Belgium produces hundreds, perhaps thousands, of different varieties of beer and yet if you ask the average British consumer to list as many types as they can, he or she will start to struggle after citing Stella Artois and Hoegaarden. Likewise, Belgium is the home to countless extraordinary and experimental music makers but most people in the UK have only heard of Soulwax, dEUS and Plastic Bertrand.

You only need to delve a little way into the thicket of Belgium’s scene to find a mystifying menagerie of sonic delights, from the thrillingly original noise-rock produced by the likes of Raketkanon and Hypochristmutreefuzz, through the atmospheric desert jazz of Dans Dans, to our current subject Raveyards, who blur ambient electronica, post-rock contours and techno mulch to charmingly impressive effect.

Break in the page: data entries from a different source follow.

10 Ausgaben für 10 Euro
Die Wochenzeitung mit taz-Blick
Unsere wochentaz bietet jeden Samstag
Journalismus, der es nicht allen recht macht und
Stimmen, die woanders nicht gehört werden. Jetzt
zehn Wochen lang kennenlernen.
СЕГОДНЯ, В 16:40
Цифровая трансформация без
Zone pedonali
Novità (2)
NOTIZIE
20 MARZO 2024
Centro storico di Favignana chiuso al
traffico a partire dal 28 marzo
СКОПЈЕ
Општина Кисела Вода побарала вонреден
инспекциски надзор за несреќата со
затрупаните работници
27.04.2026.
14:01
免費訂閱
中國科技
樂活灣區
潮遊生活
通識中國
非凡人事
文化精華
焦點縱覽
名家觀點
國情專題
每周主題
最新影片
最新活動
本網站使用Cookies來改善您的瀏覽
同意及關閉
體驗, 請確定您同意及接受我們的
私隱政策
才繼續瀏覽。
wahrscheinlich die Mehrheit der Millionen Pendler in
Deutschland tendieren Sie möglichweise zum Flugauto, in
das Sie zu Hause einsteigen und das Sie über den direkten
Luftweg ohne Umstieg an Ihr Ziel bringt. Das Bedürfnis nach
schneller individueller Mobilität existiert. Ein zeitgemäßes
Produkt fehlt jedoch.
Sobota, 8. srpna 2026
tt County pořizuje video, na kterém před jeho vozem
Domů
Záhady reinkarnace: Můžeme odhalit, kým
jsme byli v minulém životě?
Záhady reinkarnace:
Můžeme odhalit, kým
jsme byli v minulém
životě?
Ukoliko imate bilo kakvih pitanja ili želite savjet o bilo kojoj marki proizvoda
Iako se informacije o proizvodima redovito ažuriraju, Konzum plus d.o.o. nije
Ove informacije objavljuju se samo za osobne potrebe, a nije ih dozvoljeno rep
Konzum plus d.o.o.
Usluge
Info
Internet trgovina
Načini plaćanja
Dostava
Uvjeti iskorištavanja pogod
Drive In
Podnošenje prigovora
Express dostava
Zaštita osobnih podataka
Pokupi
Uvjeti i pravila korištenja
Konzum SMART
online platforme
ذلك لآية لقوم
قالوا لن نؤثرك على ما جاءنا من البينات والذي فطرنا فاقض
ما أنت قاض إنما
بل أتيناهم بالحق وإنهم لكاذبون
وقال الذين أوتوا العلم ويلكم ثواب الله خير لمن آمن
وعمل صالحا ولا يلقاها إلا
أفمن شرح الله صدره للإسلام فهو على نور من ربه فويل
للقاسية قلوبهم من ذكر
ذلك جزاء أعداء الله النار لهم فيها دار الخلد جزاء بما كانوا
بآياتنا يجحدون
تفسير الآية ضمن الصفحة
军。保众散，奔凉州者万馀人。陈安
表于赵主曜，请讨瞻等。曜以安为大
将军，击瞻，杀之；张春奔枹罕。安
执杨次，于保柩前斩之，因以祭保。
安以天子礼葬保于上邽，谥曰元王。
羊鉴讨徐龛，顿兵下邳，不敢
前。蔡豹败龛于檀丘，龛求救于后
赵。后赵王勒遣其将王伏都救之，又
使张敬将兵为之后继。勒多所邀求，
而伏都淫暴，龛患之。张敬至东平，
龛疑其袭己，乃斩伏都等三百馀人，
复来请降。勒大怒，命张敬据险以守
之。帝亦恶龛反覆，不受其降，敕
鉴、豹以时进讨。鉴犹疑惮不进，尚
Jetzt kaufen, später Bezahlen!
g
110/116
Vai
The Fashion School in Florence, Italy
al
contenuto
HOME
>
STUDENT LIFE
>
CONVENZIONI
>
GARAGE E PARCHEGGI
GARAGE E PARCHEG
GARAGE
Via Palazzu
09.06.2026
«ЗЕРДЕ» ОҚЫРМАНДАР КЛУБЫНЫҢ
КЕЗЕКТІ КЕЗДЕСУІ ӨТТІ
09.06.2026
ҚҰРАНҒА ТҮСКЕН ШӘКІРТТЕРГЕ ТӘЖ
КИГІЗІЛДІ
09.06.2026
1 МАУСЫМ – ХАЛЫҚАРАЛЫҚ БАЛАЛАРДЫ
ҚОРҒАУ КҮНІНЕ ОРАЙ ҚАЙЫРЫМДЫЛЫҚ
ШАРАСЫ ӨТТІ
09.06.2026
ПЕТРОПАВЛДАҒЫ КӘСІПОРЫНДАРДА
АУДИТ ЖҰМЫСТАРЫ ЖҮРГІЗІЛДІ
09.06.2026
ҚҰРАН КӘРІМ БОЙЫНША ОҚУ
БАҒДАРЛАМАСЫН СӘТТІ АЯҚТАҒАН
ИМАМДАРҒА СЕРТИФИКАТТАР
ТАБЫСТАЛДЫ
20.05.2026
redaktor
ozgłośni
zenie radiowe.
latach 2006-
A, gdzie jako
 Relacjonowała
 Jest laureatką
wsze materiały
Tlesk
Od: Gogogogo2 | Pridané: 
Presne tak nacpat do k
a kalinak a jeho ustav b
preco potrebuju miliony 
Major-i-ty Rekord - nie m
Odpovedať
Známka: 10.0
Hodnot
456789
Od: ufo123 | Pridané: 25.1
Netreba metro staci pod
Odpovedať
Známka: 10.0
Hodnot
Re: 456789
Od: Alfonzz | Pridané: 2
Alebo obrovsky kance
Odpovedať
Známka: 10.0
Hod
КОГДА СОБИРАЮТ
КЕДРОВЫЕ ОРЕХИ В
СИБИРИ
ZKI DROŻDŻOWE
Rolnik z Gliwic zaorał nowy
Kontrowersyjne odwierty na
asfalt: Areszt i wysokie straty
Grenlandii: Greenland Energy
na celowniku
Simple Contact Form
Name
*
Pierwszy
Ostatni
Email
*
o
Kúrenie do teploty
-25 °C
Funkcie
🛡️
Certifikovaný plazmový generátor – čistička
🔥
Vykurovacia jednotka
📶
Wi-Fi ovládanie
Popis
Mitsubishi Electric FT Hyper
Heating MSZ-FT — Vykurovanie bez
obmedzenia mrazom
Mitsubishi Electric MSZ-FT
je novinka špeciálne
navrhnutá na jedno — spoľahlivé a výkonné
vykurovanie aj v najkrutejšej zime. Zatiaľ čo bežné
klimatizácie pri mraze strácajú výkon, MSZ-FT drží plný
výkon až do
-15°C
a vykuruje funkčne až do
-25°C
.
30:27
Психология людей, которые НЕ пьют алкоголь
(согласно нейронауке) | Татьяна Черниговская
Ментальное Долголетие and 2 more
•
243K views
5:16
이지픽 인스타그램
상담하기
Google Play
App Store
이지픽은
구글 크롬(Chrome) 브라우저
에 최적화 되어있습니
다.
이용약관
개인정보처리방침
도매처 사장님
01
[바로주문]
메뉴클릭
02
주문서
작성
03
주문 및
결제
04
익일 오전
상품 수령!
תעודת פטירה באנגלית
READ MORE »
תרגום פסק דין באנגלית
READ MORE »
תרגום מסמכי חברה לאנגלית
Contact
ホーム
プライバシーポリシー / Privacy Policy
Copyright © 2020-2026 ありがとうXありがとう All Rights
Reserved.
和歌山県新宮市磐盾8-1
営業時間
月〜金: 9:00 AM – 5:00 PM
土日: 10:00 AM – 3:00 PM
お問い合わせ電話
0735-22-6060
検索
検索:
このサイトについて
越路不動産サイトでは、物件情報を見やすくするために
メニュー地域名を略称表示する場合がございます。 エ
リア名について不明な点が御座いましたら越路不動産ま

Originally conceived by Francois De Meyer (vocals and synths) and Stefan Bracke (synths and computers), the Ghent-based project has gradually expanded to a five-piece band which also uses further collaborators behind the scenes, such as the lighting and video experts who help bring Raveyards’ ambitious and immersive live shows to fruition.

A concise showcase of the range of their powers, the Kyem EP is comprised of four longish pieces and two shorter soundscapey intermissions, ‘Yet’ and ‘Honey’, the first of which sounds like an alcoholic robot sadly circling one of its spannered digits round the rim of its near-empty snifter glass. Of the more substantial numbers, Kyem’s opening track builds from a menacing, minimalist throb to a densely multi-layered cinematic drive through the midnight back roads of Flanders, full of twists and turns and the passing of shadowed strangers who stare at your dented car like curious ghosts. On ‘Chicago’, a serene piano intro is suddenly drowned in industrial waste. Crawling out of the toxic spill comes a hulking mutant monster resembling a Fuck Buttons’ remix of some latter-day Mogwai track sung by that little bloke from Hot Chip. The drained murmuring on the Eastern-tinged ‘Nest’, meanwhile, recalls Massive Attack at their bleakest, while the final cut, ‘22’, has a comparatively lighter disposition, albeit still a pretty murky one, sounding at various points like one of Moby’s weirder 90s tracks, a snippet from a David Lynch film score, something by one of the newer darkwave or chillwave outfits that have sprung up of late and a sentient sequencer mourning the passing of Dieter Moebius.

Where Raveyards go next and the ways in which they’ll opt to fill the exhibition space of a full long-player will be interesting to observe. For the time being, Kyem will whet the whistle as well as a high-percentage half-pint of flavourful Flemish hops. We wait in thirsty anticipation for the full yard of ale. Or, rather, the full raveyard.